How to complete this task
Pull each line containing "events" out of the data and copy it.

Data in this exercise
* * * * * * *
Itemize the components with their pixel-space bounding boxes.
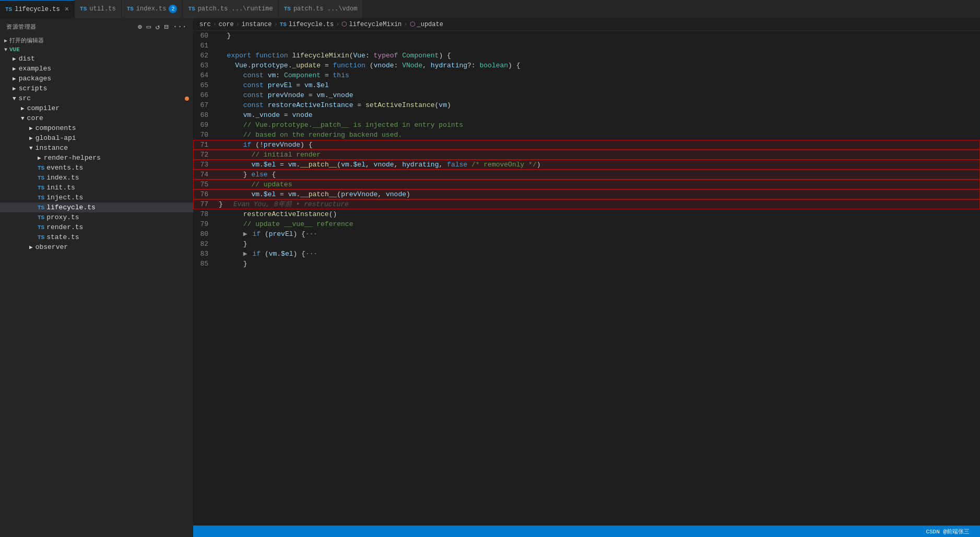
line-number: 77 (193, 199, 217, 209)
code-line-71: 71 if (!prevVnode) { (193, 140, 980, 150)
ts-icon: TS (38, 195, 44, 201)
tree-item-compiler[interactable]: ▶ compiler (0, 103, 193, 113)
code-line-85: 85 } (193, 259, 980, 269)
code-line-63: 63 Vue.prototype._update = function (vno… (193, 61, 980, 70)
line-number: 60 (193, 31, 217, 41)
tab-label: patch.ts ...\runtime (198, 5, 273, 13)
tab-index[interactable]: TS index.ts 2 (122, 0, 183, 18)
tree-item-dist[interactable]: ▶ dist (0, 54, 193, 64)
new-file-icon[interactable]: ⊕ (138, 22, 143, 31)
git-blame: Evan You, 8年前 • restructure (233, 200, 349, 208)
tree-item-src[interactable]: ▼ src (0, 93, 193, 103)
ts-icon: TS (38, 214, 44, 221)
line-number: 70 (193, 130, 217, 140)
breadcrumb-sep: › (404, 21, 407, 28)
folder-label: observer (36, 243, 68, 251)
breadcrumb-core[interactable]: core (219, 21, 234, 28)
tree-item-proxy[interactable]: TS proxy.ts (0, 212, 193, 222)
tree-item-observer[interactable]: ▶ observer (0, 242, 193, 252)
tree-item-lifecycle[interactable]: TS lifecycle.ts (0, 202, 193, 212)
breadcrumb-src[interactable]: src (199, 21, 211, 28)
code-line-69: 69 // Vue.prototype.__patch__ is injecte… (193, 120, 980, 130)
line-content: restoreActiveInstance() (217, 209, 980, 219)
ts-icon: TS (38, 165, 44, 171)
sidebar: 资源管理器 ⊕ ▭ ↺ ⊟ ··· ▶ 打开的编辑器 ▼ VUE ▶ dist (0, 18, 193, 537)
tree-item-init[interactable]: TS init.ts (0, 183, 193, 193)
tree-item-index[interactable]: TS index.ts (0, 173, 193, 183)
vue-section[interactable]: ▼ VUE (0, 45, 193, 54)
expand-arrow[interactable]: ▶ (243, 250, 247, 258)
code-line-66: 66 const prevVnode = vm._vnode (193, 90, 980, 100)
breadcrumb-icon: ⬡ (410, 20, 415, 28)
code-line-76: 76 vm.$el = vm.__patch__(prevVnode, vnod… (193, 189, 980, 199)
code-line-78: 78 restoreActiveInstance() (193, 209, 980, 219)
ts-badge: TS (284, 6, 291, 12)
tree-item-events[interactable]: TS events.ts (0, 163, 193, 173)
chevron-right-icon: ▶ (13, 55, 16, 62)
file-label: events.ts (46, 164, 83, 172)
tab-util[interactable]: TS util.ts (75, 0, 122, 18)
tree-item-packages[interactable]: ▶ packages (0, 74, 193, 83)
tab-label: index.ts (136, 5, 167, 13)
breadcrumb: src › core › instance › TS lifecycle.ts … (193, 18, 980, 31)
line-content: }Evan You, 8年前 • restructure (217, 199, 980, 209)
tree-item-inject[interactable]: TS inject.ts (0, 193, 193, 202)
line-number: 78 (193, 209, 217, 219)
file-label: proxy.ts (46, 213, 79, 221)
breadcrumb-icon: ⬡ (341, 20, 347, 28)
chevron-right-icon: ▶ (13, 85, 16, 92)
tab-patch-vdom[interactable]: TS patch.ts ...\vdom (279, 0, 363, 18)
code-line-73: 73 vm.$el = vm.__patch__(vm.$el, vnode, … (193, 160, 980, 170)
tab-label: lifecycle.ts (15, 6, 60, 13)
tab-patch-runtime[interactable]: TS patch.ts ...\runtime (183, 0, 278, 18)
line-content: export function lifecycleMixin(Vue: type… (217, 51, 980, 61)
code-line-74: 74 } else { (193, 170, 980, 180)
collapse-all-icon[interactable]: ⊟ (164, 22, 169, 31)
open-editors-section[interactable]: ▶ 打开的编辑器 (0, 35, 193, 45)
tree-item-instance[interactable]: ▼ instance (0, 143, 193, 153)
line-number: 69 (193, 120, 217, 130)
breadcrumb-sep: › (236, 21, 240, 28)
code-container[interactable]: 60 } 61 62 export function lifecycleMixi… (193, 31, 980, 526)
tree-item-scripts[interactable]: ▶ scripts (0, 83, 193, 93)
line-number: 62 (193, 51, 217, 61)
code-line-72: 72 // initial render (193, 150, 980, 160)
line-content: // Vue.prototype.__patch__ is injected i… (217, 120, 980, 130)
breadcrumb-sep: › (336, 21, 339, 28)
tree-item-state[interactable]: TS state.ts (0, 232, 193, 242)
line-content: vm._vnode = vnode (217, 110, 980, 120)
more-icon[interactable]: ··· (173, 22, 187, 31)
line-number: 64 (193, 70, 217, 80)
sidebar-header: 资源管理器 ⊕ ▭ ↺ ⊟ ··· (0, 18, 193, 35)
breadcrumb-mixin[interactable]: lifecycleMixin (349, 21, 402, 28)
tree-item-components[interactable]: ▶ components (0, 123, 193, 133)
code-line-75: 75 // updates (193, 180, 980, 189)
tab-lifecycle[interactable]: TS lifecycle.ts × (0, 0, 75, 18)
chevron-right-icon: ▶ (29, 135, 33, 141)
open-editors-label: 打开的编辑器 (9, 37, 44, 44)
refresh-icon[interactable]: ↺ (155, 22, 160, 31)
line-number: 63 (193, 61, 217, 70)
expand-arrow[interactable]: ▶ (243, 230, 247, 238)
line-content: // updates (217, 180, 980, 189)
chevron-right-icon: ▶ (38, 154, 41, 161)
folder-label: scripts (19, 85, 48, 92)
chevron-down-icon: ▼ (29, 145, 33, 151)
close-icon[interactable]: × (65, 5, 69, 14)
folder-label: components (36, 124, 76, 132)
tree-item-core[interactable]: ▼ core (0, 113, 193, 123)
tree-item-examples[interactable]: ▶ examples (0, 64, 193, 74)
tree-item-global-api[interactable]: ▶ global-api (0, 133, 193, 143)
breadcrumb-update[interactable]: _update (417, 21, 443, 28)
code-line-64: 64 const vm: Component = this (193, 70, 980, 80)
code-line-70: 70 // based on the rendering backend use… (193, 130, 980, 140)
breadcrumb-sep: › (274, 21, 277, 28)
folder-label: dist (19, 55, 35, 63)
breadcrumb-instance[interactable]: instance (242, 21, 272, 28)
line-content: } else { (217, 170, 980, 180)
tree-item-render[interactable]: TS render.ts (0, 222, 193, 232)
tree-item-render-helpers[interactable]: ▶ render-helpers (0, 153, 193, 163)
breadcrumb-lifecycle[interactable]: lifecycle.ts (289, 21, 334, 28)
new-folder-icon[interactable]: ▭ (146, 22, 151, 31)
ts-icon: TS (38, 175, 44, 181)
* * * * * * *
Solution for this task
tree-item-events[interactable]: TS events.ts (0, 163, 193, 173)
file-label: events.ts (46, 164, 83, 172)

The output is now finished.